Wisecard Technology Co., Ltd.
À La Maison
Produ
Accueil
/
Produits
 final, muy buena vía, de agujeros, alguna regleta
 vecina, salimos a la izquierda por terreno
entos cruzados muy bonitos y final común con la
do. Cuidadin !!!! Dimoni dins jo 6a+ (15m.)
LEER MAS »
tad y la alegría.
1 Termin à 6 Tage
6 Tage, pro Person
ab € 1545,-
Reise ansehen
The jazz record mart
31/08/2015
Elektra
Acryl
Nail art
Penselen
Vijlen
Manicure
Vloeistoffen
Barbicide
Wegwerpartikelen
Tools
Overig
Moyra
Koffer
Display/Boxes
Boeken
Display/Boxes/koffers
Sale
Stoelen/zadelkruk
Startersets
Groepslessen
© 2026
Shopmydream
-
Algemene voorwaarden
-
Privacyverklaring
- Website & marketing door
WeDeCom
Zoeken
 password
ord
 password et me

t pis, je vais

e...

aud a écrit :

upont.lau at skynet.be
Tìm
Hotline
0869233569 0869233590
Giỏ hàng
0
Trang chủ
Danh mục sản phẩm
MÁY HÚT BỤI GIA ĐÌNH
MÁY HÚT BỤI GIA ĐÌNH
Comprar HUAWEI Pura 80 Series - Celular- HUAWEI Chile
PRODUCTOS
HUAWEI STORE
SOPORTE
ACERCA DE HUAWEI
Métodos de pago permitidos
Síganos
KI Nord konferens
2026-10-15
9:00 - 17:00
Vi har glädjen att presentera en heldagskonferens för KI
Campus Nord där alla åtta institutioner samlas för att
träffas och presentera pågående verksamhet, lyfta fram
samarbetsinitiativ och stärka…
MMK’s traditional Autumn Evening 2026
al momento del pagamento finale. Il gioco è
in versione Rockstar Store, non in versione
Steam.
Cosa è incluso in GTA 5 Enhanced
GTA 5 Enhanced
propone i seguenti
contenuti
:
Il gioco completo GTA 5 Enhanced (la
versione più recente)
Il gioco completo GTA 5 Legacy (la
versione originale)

Work instruction — Go through the records above and return each line in which the word "versione" occurs.

Answer for the task —
in versione Rockstar Store, non in versione
versione più recente)
versione originale)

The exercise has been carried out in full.